The Beautiful Anxiety
Jill Jones is not a poet of easy answers. Writing about her last full-length book, Dark Bright Doors, reviewers used words like “unsettling”, “commanding”, “elusive” and even “haunted”. All these could also be used to describe The Beautiful Anxiety, along with confounding, delicate and, in Jones’ own words, “a poetry of remarkable absences”.
Introducing her work on her website, Jones says her poetry is “perhaps an abstract or ruined lyric, where ‘I’ has shifted from the centre”. Even in describing this approach Jones holds herself at arm’s length, but there’s no denying the skill and humility required to budge the speaker from their all too familiar place as a poem’s top dog.
Another of Jones’ strengths is her ability to create surprising, original images with simple, direct language. It’s not that The Beautiful Anxiety doesn’t cover familiar territory – loss, death, change and love are all here – but Jones draws a new map, through the freshness of her words.
“Misinterpretations / or The Dark Grey Outline”, from the first part of the book “O tasted and gone”, is just one example of this clarity and unpredictability. It begins:
I move through a slanting,
footpaths erupting roots through bricks
near the mad old bus stop.
I used to know what I was thinking,
now it’s a field, inside,
is it green, or grey water, horsing,
through the fleck.
Reading a poem like this, there’s no room to glaze over and let the words slide by. Why “horsing”? And why follow that with “gridding” – a word that should be a noun but here seems to act like a verb? The poem is unsettled, unruly, and definitely anxious.
While anxiety is a constant throughout the book, this is not an anxiety of the hand-wringing, pearl-clutching type. It’s more accepting – an anxiety that realises how strange it would be to live without some level of worry in the world as it is now. “I’ve always been flaky, lost and shaky”, the poem continues, “but never ‘ponderous’ over my territory, / that takes planning”. Is there a note of self-deprecation here? Or perhaps a sly swipe at those who get bogged down in their own concerns? Either way, it’s this refusal to apologise for anxiety that gives the book its conviction and charm.
So where does the anxiety that runs through these poems come from? Much of the time, Jones is drawing on a sense of how small we are on an environmental scale, and at the same time, how huge. Nature is always hovering at the periphery of the poems, threatening to burst through and either cause havoc or remind the speaker of the havoc they’ve already caused. Lines like “the blue bag fills with supermarket krill” (from “The Weight”) or “Our staggering stuff in nested containers” (“Impermanent Tenses”) reference the routine environmental damage involved in simply going about daily human activities. In other poems, like “Whale Songs”, Jones addresses this explicitly (with a wry nod to the triviality of sport in this context):
All those blustering gentlemen, shining
balls on their whites, still can’t play
it straight in an uncomfortable clime
at the end of ages, as the whales approach,
now on foot and inconsolable, unable
to digest the folderol of the high seas.
The ice slides into disrepair and the acid city
finally measures the alarm.
This is one of the most direct poems in the collection (although no less wonderful for it – what could be more shocking than a whale that can’t be consoled, or a city so polluted it’s turned acidic?). More often, Jones relies on those “remarkable absences” to create meaning, proving that the words outside the poem are just as important as those on the inside.

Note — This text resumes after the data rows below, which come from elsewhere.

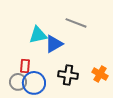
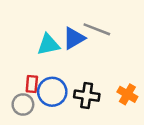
blue triangle: (54, 44) -> (74, 38), moved
blue circle: (34, 83) -> (52, 92), moved

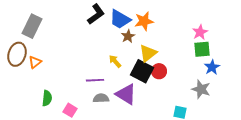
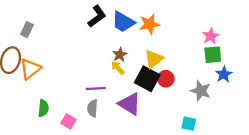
gray rectangle: (32, 26) -> (27, 30), size x0.6
brown star: (128, 36) -> (120, 55), moved
orange triangle: (35, 62) -> (30, 69), size x1.5
gray star: (201, 89) -> (201, 91), moved
gray semicircle: (101, 98) -> (93, 108), moved, turned -84

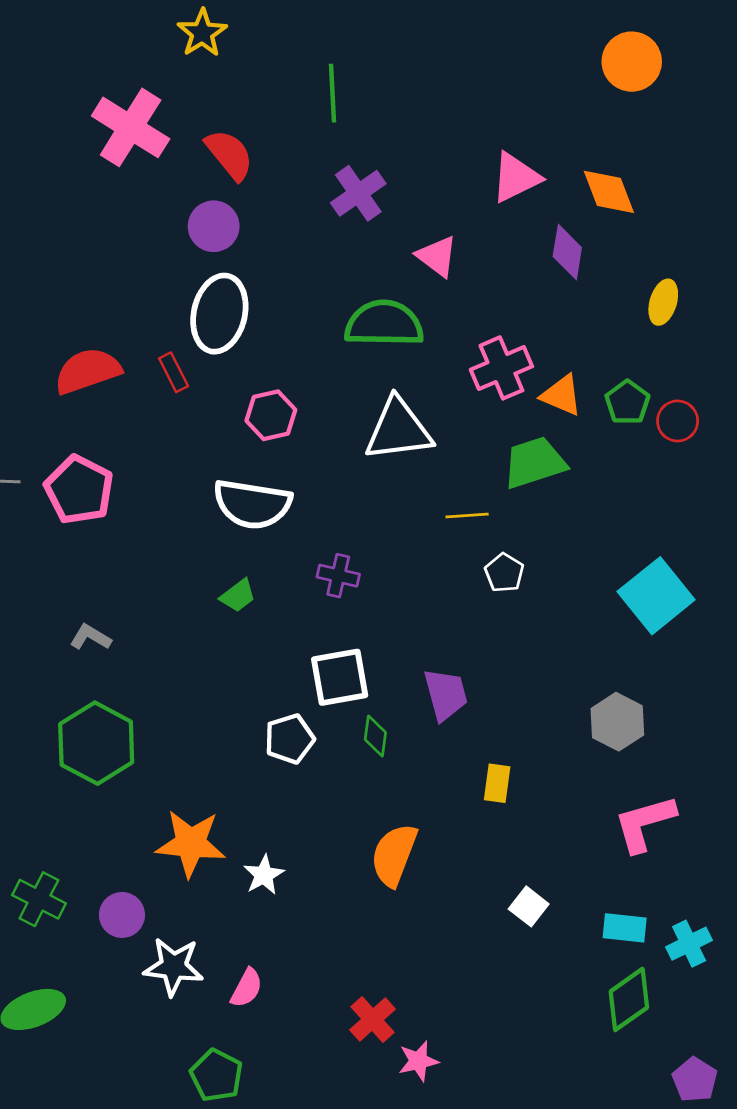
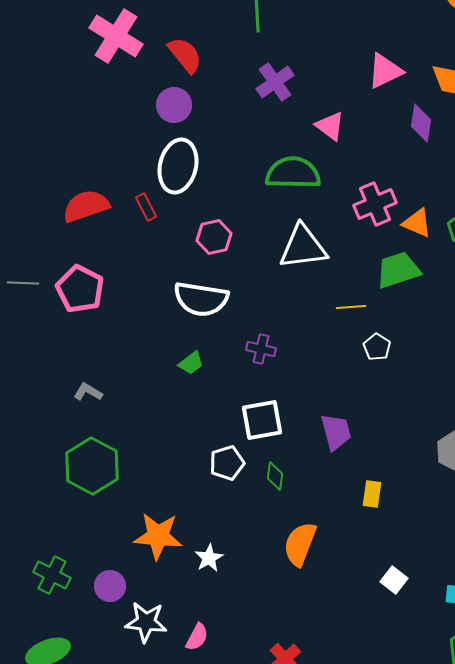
green diamond: (375, 736) -> (275, 476), moved

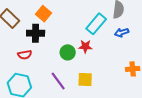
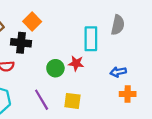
cyan rectangle: (96, 24) -> (91, 39), turned -45
blue arrow: (122, 32) -> (118, 72), moved

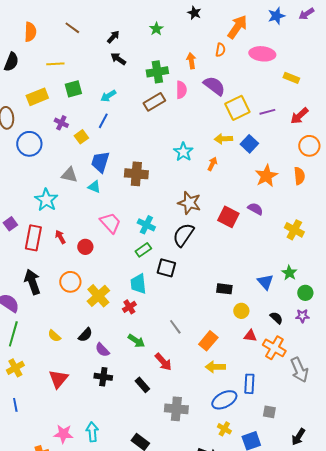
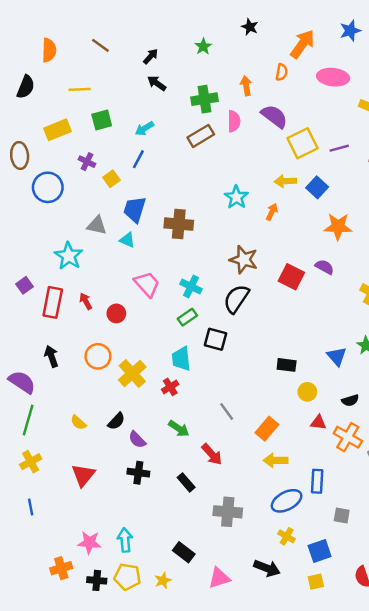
orange star: (266, 176) -> (338, 227), turned 30
black arrow: (32, 282) -> (51, 356), size x0.7
black semicircle: (276, 318) -> (350, 400), turned 120

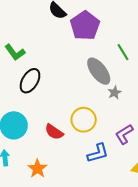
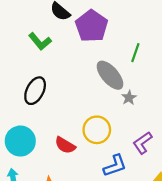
green L-shape: (15, 52) -> (40, 41), moved
green line: (123, 52) -> (135, 53), turned 54

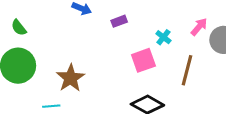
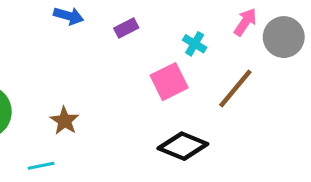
brown line: (187, 70) -> (235, 88), turned 32
brown star: (71, 78) -> (65, 121), size x0.7

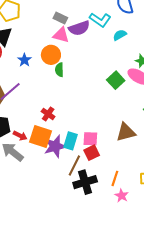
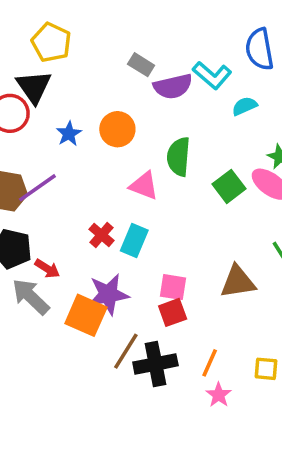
pink triangle: (61, 35) -> (144, 186), moved
green semicircle: (59, 70) -> (179, 157), moved, size x1.5
orange square: (40, 136) -> (86, 315), moved
cyan rectangle: (71, 141) -> (134, 240), moved
brown line: (74, 166) -> (126, 351), moved

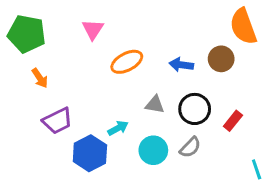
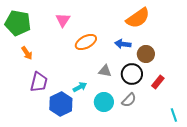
orange semicircle: (243, 26) -> (138, 18), moved, turned -105
brown circle: (221, 59) -> (146, 54), moved
purple trapezoid: (57, 121) -> (39, 82), turned -50

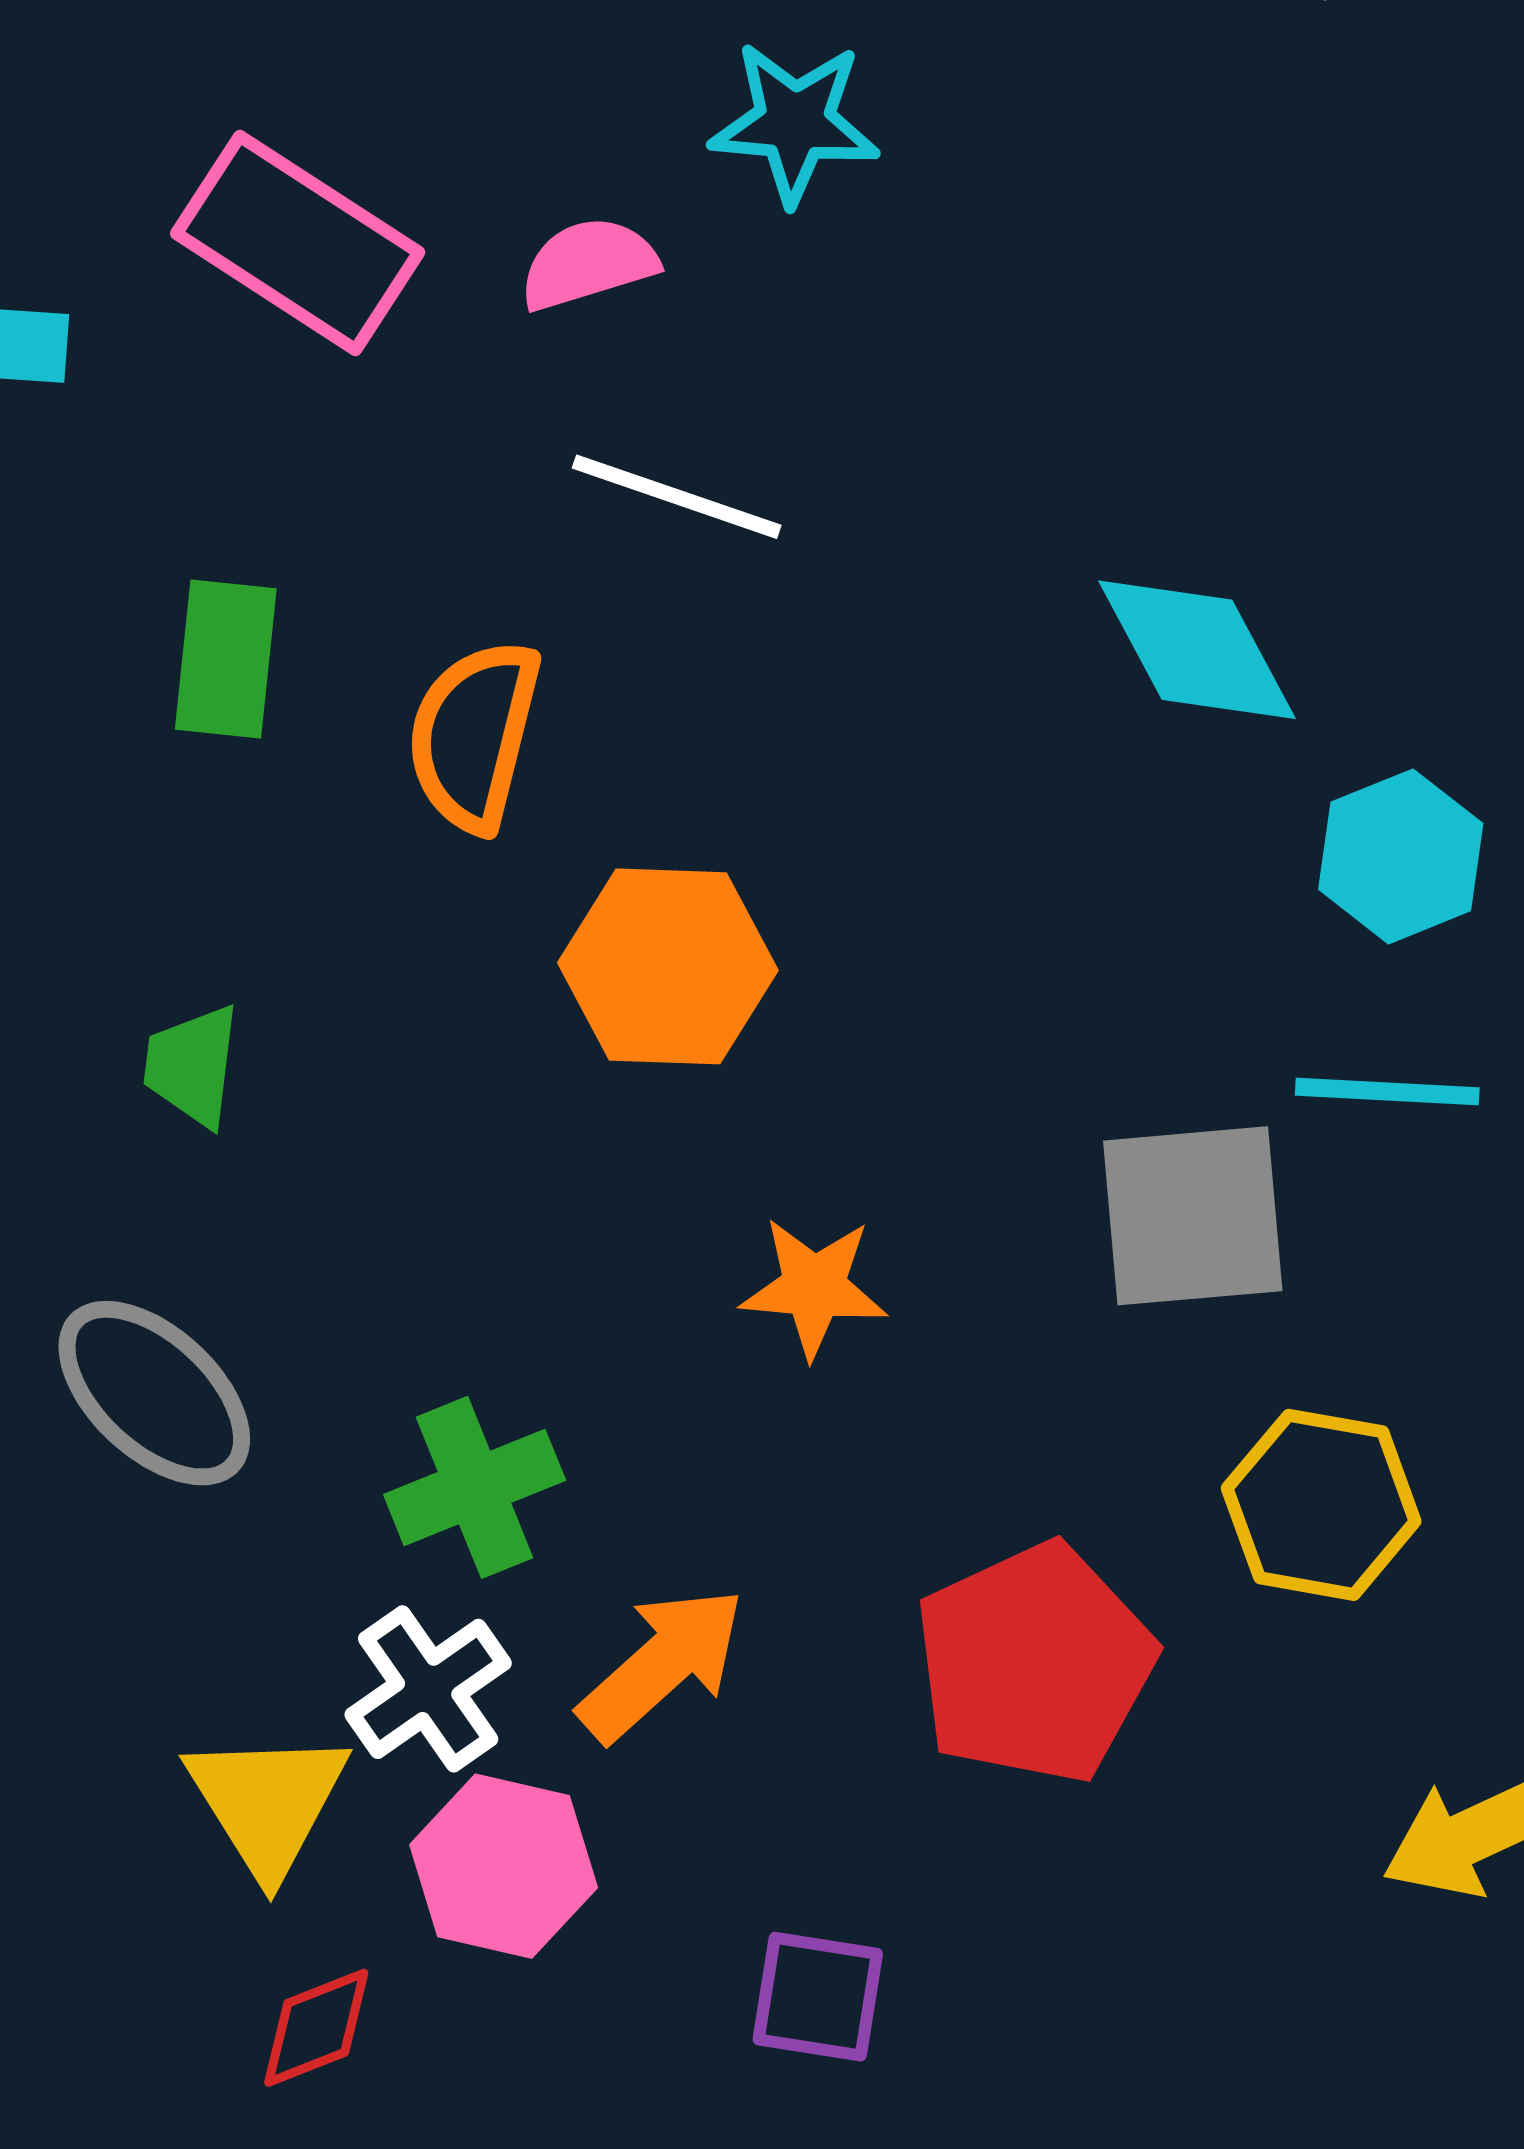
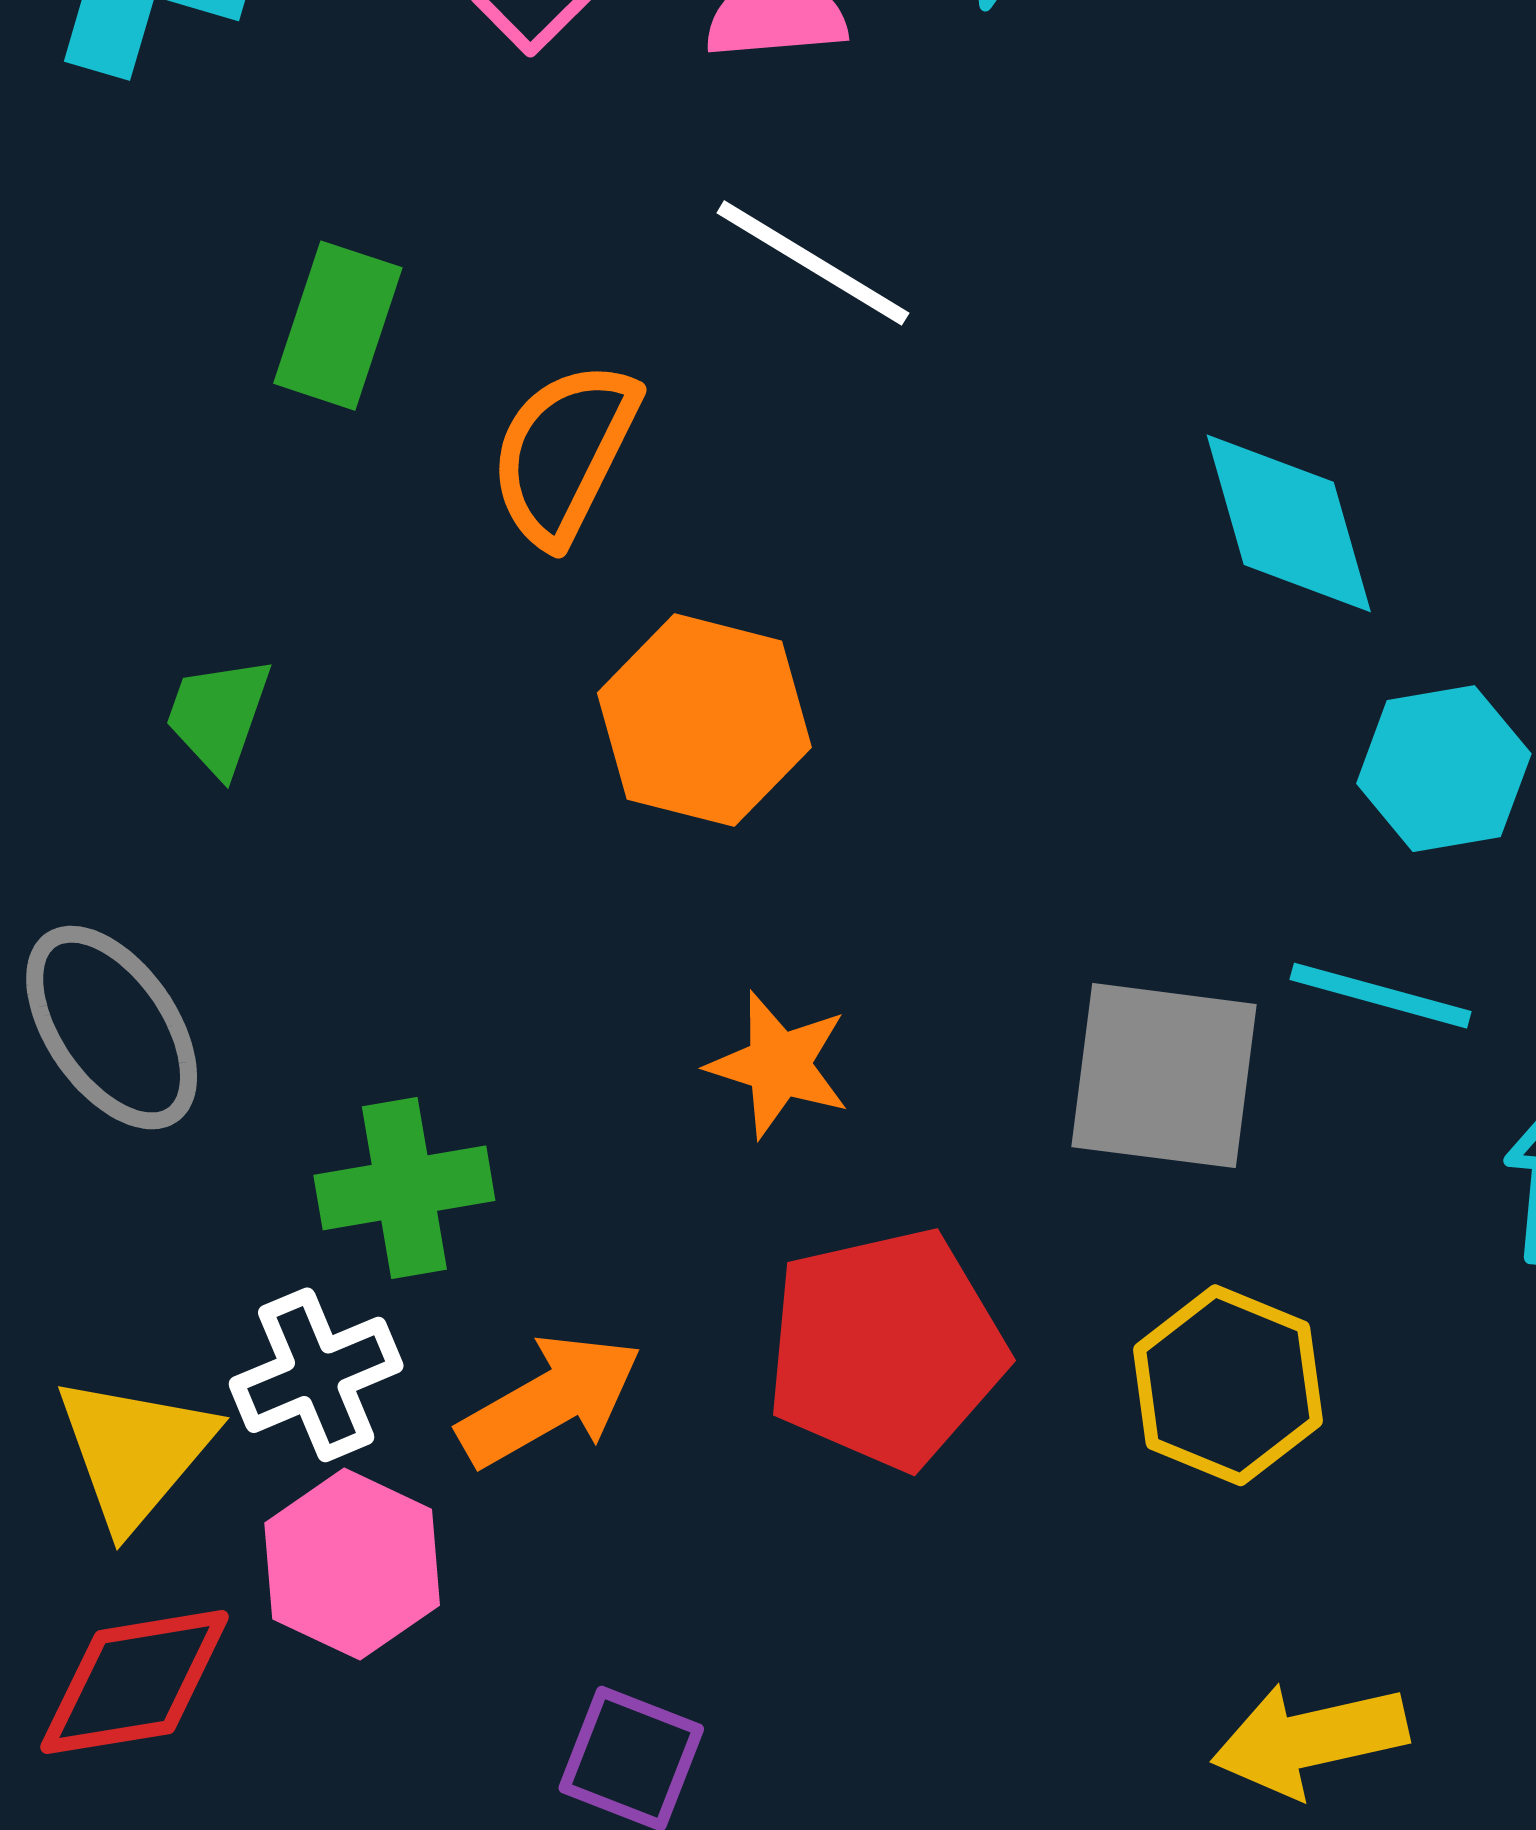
red pentagon: (1034, 1663) -> (886, 1348), moved
red diamond: (316, 2028) -> (135, 1682), size x1.5

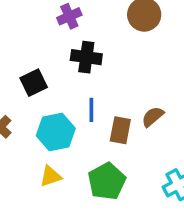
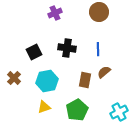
black cross: (86, 57) -> (67, 48), moved
blue line: (91, 110) -> (98, 49), moved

In the second part of the book, “Wandering breath”, Jones takes this approach to the extreme by carving away all but the most necessary words, leaving behind poems of just a few lines. In fact, in some cases she forgoes using her own words at all: two poems are made entirely of words and phrases from Shakespeare’s plays, while another – “I Am, I” – is constructed of phrases from poets across history including John Donne, Amy Lowell and Marianne Moore. Even though this quiet poem deals directly with the first person, its use of found language again shows Jones’ unwillingness to place the author at the centre:
I saw the spiders, I struck
the board, I that have been
I, too, I wrote in
The third part of the book, “Which is being too”, shows Jones stretching into longer pieces and playing with closure without ever going so far as it achieve it. Again, nature is ever-present, watching and reflecting each move the speaker makes. In “The Spare Winter” cold weather is a kind of “balm” through a period of convalescence:
Each week the weather spirals
cold on the rails. The blue falls.
I’ve pinned hopes on a ticket away
closed my door on the Snowy winds.
The camellia gave up two flowers, alone
I write myself into mystery at the window.
I gather simpler things on the plate
and count the birds I’ve missed in the strife.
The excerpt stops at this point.